◆ **Work request**
Scan the data below for lines containing the string "dialog" and give only how many there are.

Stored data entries
_ _ _
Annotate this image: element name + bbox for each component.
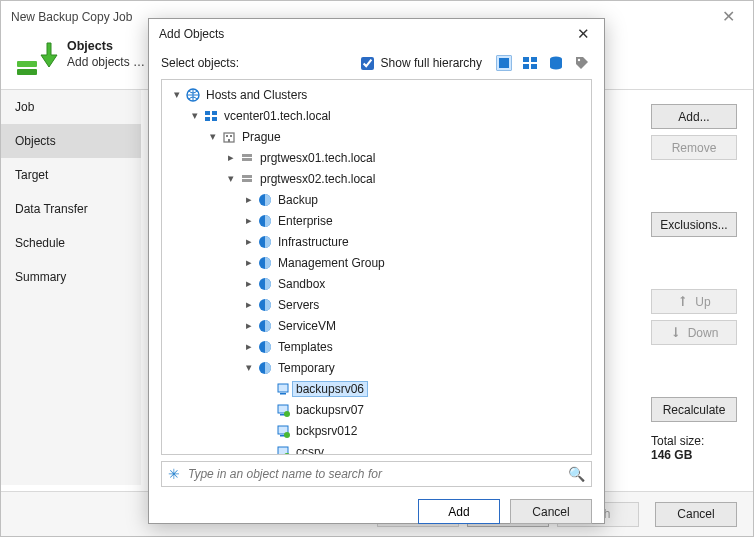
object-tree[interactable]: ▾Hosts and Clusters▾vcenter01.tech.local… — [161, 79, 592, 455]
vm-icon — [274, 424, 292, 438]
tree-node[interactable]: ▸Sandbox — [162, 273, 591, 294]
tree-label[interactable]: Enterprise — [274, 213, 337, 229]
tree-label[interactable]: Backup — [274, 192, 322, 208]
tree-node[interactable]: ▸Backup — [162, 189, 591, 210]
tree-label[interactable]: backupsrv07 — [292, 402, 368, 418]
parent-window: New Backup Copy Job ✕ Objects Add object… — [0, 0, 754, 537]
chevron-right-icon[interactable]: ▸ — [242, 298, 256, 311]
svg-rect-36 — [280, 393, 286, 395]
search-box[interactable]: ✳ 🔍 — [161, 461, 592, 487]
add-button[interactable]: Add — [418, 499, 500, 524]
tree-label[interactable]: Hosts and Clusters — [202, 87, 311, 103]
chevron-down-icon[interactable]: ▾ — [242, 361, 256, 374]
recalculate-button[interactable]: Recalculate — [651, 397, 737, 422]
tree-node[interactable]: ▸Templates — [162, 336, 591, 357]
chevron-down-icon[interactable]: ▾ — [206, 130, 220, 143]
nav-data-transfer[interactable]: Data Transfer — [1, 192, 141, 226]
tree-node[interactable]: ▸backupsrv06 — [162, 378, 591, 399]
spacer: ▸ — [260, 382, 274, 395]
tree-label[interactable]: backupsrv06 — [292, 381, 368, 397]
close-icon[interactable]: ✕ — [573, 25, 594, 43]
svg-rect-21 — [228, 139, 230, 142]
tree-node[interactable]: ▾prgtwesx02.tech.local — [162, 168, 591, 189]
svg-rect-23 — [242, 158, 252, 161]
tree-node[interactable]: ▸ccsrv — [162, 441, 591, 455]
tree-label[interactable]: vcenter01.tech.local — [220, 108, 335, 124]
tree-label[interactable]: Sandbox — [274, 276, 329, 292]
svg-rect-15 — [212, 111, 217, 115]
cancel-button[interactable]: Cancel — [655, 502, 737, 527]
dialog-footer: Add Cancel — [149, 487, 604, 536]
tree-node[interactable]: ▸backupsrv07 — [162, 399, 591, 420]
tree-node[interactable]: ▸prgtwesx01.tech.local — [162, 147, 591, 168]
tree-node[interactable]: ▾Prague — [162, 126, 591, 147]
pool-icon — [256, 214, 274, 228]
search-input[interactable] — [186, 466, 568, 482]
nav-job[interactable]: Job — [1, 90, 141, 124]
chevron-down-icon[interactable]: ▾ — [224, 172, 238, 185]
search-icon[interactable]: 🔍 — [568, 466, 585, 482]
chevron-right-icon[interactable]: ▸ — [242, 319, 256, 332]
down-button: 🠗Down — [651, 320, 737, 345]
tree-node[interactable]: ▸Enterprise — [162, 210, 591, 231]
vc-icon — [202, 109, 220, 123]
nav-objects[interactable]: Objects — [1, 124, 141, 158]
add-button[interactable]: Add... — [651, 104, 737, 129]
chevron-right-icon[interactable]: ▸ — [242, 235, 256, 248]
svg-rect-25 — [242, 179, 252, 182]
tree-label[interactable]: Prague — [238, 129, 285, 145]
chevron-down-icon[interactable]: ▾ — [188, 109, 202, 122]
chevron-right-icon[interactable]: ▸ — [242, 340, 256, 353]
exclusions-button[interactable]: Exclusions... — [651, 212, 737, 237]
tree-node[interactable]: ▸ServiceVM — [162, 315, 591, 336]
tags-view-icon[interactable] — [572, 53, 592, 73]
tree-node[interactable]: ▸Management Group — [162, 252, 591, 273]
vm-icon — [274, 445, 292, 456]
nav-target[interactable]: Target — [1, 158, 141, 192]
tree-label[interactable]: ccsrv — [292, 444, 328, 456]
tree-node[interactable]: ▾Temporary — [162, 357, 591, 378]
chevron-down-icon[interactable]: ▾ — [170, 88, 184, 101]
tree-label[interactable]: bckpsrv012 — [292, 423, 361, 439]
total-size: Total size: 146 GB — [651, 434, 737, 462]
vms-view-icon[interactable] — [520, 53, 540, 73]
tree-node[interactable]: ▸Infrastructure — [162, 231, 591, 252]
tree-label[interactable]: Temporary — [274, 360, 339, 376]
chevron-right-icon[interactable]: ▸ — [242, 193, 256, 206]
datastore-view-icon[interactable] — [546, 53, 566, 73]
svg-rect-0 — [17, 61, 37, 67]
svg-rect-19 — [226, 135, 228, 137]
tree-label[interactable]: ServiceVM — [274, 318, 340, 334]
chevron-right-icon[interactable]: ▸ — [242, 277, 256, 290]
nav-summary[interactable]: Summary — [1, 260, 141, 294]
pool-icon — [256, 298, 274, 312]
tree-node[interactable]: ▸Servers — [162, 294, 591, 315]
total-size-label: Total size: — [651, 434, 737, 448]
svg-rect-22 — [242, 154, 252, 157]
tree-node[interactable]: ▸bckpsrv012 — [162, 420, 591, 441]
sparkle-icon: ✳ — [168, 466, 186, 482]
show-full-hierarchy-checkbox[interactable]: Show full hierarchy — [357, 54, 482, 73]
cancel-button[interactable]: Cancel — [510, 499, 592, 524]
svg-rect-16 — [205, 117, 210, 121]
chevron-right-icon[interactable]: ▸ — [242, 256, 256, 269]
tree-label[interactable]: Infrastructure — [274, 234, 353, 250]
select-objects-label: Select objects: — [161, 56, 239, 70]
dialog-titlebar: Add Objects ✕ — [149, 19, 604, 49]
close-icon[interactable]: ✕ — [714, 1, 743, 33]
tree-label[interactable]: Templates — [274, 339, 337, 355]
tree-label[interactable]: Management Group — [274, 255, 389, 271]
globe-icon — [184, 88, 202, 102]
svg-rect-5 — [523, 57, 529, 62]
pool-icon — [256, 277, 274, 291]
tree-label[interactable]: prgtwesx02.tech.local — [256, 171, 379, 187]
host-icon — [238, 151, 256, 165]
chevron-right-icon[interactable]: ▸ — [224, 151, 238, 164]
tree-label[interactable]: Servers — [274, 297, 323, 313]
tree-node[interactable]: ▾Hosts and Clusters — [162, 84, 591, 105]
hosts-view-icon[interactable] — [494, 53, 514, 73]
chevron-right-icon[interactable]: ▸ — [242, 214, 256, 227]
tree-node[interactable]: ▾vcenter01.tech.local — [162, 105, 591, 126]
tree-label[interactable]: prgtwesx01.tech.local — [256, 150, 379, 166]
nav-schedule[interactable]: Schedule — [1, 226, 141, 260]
_ _ _
◆ **Response**
2